EXERCISE PROMPT
Give the records once more, exactly as they stand.

*** Opening SUPPLIED RECORDS ***

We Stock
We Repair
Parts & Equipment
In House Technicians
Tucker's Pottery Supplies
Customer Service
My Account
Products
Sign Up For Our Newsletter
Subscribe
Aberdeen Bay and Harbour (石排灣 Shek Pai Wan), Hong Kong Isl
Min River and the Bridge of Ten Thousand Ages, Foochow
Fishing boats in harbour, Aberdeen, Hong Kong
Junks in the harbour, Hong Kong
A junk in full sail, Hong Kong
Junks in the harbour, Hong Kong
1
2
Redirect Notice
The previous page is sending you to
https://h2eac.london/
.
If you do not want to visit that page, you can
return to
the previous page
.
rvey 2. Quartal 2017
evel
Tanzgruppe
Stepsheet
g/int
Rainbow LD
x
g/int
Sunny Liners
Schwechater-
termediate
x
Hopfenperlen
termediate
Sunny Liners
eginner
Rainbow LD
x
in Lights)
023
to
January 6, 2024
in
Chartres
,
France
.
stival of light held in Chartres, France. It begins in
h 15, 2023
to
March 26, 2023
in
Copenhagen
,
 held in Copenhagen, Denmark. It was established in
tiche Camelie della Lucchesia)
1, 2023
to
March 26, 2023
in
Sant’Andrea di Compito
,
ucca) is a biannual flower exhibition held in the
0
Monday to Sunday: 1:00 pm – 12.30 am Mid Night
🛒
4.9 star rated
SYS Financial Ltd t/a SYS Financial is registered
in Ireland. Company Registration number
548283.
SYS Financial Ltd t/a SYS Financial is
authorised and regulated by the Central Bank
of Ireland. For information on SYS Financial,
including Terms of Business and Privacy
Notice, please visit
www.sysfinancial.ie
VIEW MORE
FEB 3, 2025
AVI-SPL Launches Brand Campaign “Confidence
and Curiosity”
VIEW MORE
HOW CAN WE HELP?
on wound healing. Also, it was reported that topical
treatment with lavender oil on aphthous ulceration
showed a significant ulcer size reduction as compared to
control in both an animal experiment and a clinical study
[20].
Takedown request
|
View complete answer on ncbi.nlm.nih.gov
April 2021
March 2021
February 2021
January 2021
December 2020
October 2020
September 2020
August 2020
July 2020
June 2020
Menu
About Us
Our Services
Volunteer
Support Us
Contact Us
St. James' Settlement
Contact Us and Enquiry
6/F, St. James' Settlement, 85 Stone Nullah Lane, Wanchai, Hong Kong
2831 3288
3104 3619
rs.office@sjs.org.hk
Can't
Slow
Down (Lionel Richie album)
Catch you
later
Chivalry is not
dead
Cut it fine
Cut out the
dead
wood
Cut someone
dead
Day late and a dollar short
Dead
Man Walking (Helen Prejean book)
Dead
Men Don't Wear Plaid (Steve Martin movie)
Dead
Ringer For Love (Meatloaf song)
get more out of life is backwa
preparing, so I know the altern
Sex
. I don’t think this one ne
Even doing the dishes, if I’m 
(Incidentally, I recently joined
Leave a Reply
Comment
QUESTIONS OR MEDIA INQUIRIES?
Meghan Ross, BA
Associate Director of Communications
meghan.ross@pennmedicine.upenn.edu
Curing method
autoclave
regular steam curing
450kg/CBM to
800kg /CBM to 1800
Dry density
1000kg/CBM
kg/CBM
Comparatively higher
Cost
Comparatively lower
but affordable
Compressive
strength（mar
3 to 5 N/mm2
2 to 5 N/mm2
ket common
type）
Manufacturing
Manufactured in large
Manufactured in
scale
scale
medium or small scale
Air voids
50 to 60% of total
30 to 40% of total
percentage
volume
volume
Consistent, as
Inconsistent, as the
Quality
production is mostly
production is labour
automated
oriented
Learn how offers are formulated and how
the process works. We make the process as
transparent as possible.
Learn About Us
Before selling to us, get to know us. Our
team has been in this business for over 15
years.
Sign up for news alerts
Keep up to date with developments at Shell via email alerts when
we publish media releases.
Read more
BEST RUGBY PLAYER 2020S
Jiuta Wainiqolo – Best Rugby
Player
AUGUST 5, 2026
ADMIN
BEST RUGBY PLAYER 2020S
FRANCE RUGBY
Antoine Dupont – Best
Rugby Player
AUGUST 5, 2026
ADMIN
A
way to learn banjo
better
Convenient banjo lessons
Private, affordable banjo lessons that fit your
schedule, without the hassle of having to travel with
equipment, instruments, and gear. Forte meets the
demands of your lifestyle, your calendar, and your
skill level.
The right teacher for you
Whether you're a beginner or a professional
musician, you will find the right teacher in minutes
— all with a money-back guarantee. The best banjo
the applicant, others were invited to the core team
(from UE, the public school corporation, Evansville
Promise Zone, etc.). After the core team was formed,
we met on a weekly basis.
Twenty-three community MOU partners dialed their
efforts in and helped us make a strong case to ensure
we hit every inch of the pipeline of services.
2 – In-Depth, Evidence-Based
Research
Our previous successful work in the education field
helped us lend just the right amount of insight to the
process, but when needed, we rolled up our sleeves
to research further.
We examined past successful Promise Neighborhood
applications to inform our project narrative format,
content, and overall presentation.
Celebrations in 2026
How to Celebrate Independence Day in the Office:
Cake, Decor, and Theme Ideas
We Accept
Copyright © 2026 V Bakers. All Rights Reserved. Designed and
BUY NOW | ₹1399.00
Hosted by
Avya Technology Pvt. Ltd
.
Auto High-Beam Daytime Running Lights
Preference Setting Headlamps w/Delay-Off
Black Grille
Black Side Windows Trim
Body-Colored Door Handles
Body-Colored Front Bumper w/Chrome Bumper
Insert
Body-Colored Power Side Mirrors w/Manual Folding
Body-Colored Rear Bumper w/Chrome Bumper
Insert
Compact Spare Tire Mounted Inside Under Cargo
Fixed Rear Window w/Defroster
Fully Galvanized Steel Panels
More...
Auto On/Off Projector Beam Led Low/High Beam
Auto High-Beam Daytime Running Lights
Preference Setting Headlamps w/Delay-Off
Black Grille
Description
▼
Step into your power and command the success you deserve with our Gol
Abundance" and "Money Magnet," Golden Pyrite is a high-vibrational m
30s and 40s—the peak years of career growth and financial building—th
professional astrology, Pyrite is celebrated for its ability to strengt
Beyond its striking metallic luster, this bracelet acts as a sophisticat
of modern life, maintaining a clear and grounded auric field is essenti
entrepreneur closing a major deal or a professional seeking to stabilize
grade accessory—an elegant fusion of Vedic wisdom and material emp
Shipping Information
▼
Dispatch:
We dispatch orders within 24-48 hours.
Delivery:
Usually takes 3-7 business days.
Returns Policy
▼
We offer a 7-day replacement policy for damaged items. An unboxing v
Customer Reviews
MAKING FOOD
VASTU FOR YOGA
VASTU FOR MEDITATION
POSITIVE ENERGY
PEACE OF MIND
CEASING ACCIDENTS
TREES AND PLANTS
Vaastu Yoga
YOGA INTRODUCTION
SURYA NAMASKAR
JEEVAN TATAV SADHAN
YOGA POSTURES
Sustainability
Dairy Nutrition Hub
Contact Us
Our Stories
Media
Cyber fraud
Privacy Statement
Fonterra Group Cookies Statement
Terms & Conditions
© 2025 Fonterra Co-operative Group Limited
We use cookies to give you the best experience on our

*** Closing SUPPLIED RECORDS ***

SOLUTION FOR THIS EXERCISE
We Stock
We Repair
Parts & Equipment
In House Technicians
Tucker's Pottery Supplies
Customer Service
My Account
Products
Sign Up For Our Newsletter
Subscribe
Aberdeen Bay and Harbour (石排灣 Shek Pai Wan), Hong Kong Isl
Min River and the Bridge of Ten Thousand Ages, Foochow
Fishing boats in harbour, Aberdeen, Hong Kong
Junks in the harbour, Hong Kong
A junk in full sail, Hong Kong
Junks in the harbour, Hong Kong
1
2
Redirect Notice
The previous page is sending you to
https://h2eac.london/
.
If you do not want to visit that page, you can
return to
the previous page
.
rvey 2. Quartal 2017
evel
Tanzgruppe
Stepsheet
g/int
Rainbow LD
x
g/int
Sunny Liners
Schwechater-
termediate
x
Hopfenperlen
termediate
Sunny Liners
eginner
Rainbow LD
x
in Lights)
023
to
January 6, 2024
in
Chartres
,
France
.
stival of light held in Chartres, France. It begins in
h 15, 2023
to
March 26, 2023
in
Copenhagen
,
 held in Copenhagen, Denmark. It was established in
tiche Camelie della Lucchesia)
1, 2023
to
March 26, 2023
in
Sant’Andrea di Compito
,
ucca) is a biannual flower exhibition held in the
0
Monday to Sunday: 1:00 pm – 12.30 am Mid Night
🛒
4.9 star rated
SYS Financial Ltd t/a SYS Financial is registered
in Ireland. Company Registration number
548283.
SYS Financial Ltd t/a SYS Financial is
authorised and regulated by the Central Bank
of Ireland. For information on SYS Financial,
including Terms of Business and Privacy
Notice, please visit
www.sysfinancial.ie
VIEW MORE
FEB 3, 2025
AVI-SPL Launches Brand Campaign “Confidence
and Curiosity”
VIEW MORE
HOW CAN WE HELP?
on wound healing. Also, it was reported that topical
treatment with lavender oil on aphthous ulceration
showed a significant ulcer size reduction as compared to
control in both an animal experiment and a clinical study
[20].
Takedown request
|
View complete answer on ncbi.nlm.nih.gov
April 2021
March 2021
February 2021
January 2021
December 2020
October 2020
September 2020
August 2020
July 2020
June 2020
Menu
About Us
Our Services
Volunteer
Support Us
Contact Us
St. James' Settlement
Contact Us and Enquiry
6/F, St. James' Settlement, 85 Stone Nullah Lane, Wanchai, Hong Kong
2831 3288
3104 3619
rs.office@sjs.org.hk
Can't
Slow
Down (Lionel Richie album)
Catch you
later
Chivalry is not
dead
Cut it fine
Cut out the
dead
wood
Cut someone
dead
Day late and a dollar short
Dead
Man Walking (Helen Prejean book)
Dead
Men Don't Wear Plaid (Steve Martin movie)
Dead
Ringer For Love (Meatloaf song)
get more out of life is backwa
preparing, so I know the altern
Sex
. I don’t think this one ne
Even doing the dishes, if I’m 
(Incidentally, I recently joined
Leave a Reply
Comment
QUESTIONS OR MEDIA INQUIRIES?
Meghan Ross, BA
Associate Director of Communications
meghan.ross@pennmedicine.upenn.edu
Curing method
autoclave
regular steam curing
450kg/CBM to
800kg /CBM to 1800
Dry density
1000kg/CBM
kg/CBM
Comparatively higher
Cost
Comparatively lower
but affordable
Compressive
strength（mar
3 to 5 N/mm2
2 to 5 N/mm2
ket common
type）
Manufacturing
Manufactured in large
Manufactured in
scale
scale
medium or small scale
Air voids
50 to 60% of total
30 to 40% of total
percentage
volume
volume
Consistent, as
Inconsistent, as the
Quality
production is mostly
production is labour
automated
oriented
Learn how offers are formulated and how
the process works. We make the process as
transparent as possible.
Learn About Us
Before selling to us, get to know us. Our
team has been in this business for over 15
years.
Sign up for news alerts
Keep up to date with developments at Shell via email alerts when
we publish media releases.
Read more
BEST RUGBY PLAYER 2020S
Jiuta Wainiqolo – Best Rugby
Player
AUGUST 5, 2026
ADMIN
BEST RUGBY PLAYER 2020S
FRANCE RUGBY
Antoine Dupont – Best
Rugby Player
AUGUST 5, 2026
ADMIN
A
way to learn banjo
better
Convenient banjo lessons
Private, affordable banjo lessons that fit your
schedule, without the hassle of having to travel with
equipment, instruments, and gear. Forte meets the
demands of your lifestyle, your calendar, and your
skill level.
The right teacher for you
Whether you're a beginner or a professional
musician, you will find the right teacher in minutes
— all with a money-back guarantee. The best banjo
the applicant, others were invited to the core team
(from UE, the public school corporation, Evansville
Promise Zone, etc.). After the core team was formed,
we met on a weekly basis.
Twenty-three community MOU partners dialed their
efforts in and helped us make a strong case to ensure
we hit every inch of the pipeline of services.
2 – In-Depth, Evidence-Based
Research
Our previous successful work in the education field
helped us lend just the right amount of insight to the
process, but when needed, we rolled up our sleeves
to research further.
We examined past successful Promise Neighborhood
applications to inform our project narrative format,
content, and overall presentation.
Celebrations in 2026
How to Celebrate Independence Day in the Office:
Cake, Decor, and Theme Ideas
We Accept
Copyright © 2026 V Bakers. All Rights Reserved. Designed and
BUY NOW | ₹1399.00
Hosted by
Avya Technology Pvt. Ltd
.
Auto High-Beam Daytime Running Lights
Preference Setting Headlamps w/Delay-Off
Black Grille
Black Side Windows Trim
Body-Colored Door Handles
Body-Colored Front Bumper w/Chrome Bumper
Insert
Body-Colored Power Side Mirrors w/Manual Folding
Body-Colored Rear Bumper w/Chrome Bumper
Insert
Compact Spare Tire Mounted Inside Under Cargo
Fixed Rear Window w/Defroster
Fully Galvanized Steel Panels
More...
Auto On/Off Projector Beam Led Low/High Beam
Auto High-Beam Daytime Running Lights
Preference Setting Headlamps w/Delay-Off
Black Grille
Description
▼
Step into your power and command the success you deserve with our Gol
Abundance" and "Money Magnet," Golden Pyrite is a high-vibrational m
30s and 40s—the peak years of career growth and financial building—th
professional astrology, Pyrite is celebrated for its ability to strengt
Beyond its striking metallic luster, this bracelet acts as a sophisticat
of modern life, maintaining a clear and grounded auric field is essenti
entrepreneur closing a major deal or a professional seeking to stabilize
grade accessory—an elegant fusion of Vedic wisdom and material emp
Shipping Information
▼
Dispatch:
We dispatch orders within 24-48 hours.
Delivery:
Usually takes 3-7 business days.
Returns Policy
▼
We offer a 7-day replacement policy for damaged items. An unboxing v
Customer Reviews
MAKING FOOD
VASTU FOR YOGA
VASTU FOR MEDITATION
POSITIVE ENERGY
PEACE OF MIND
CEASING ACCIDENTS
TREES AND PLANTS
Vaastu Yoga
YOGA INTRODUCTION
SURYA NAMASKAR
JEEVAN TATAV SADHAN
YOGA POSTURES
Sustainability
Dairy Nutrition Hub
Contact Us
Our Stories
Media
Cyber fraud
Privacy Statement
Fonterra Group Cookies Statement
Terms & Conditions
© 2025 Fonterra Co-operative Group Limited
We use cookies to give you the best experience on our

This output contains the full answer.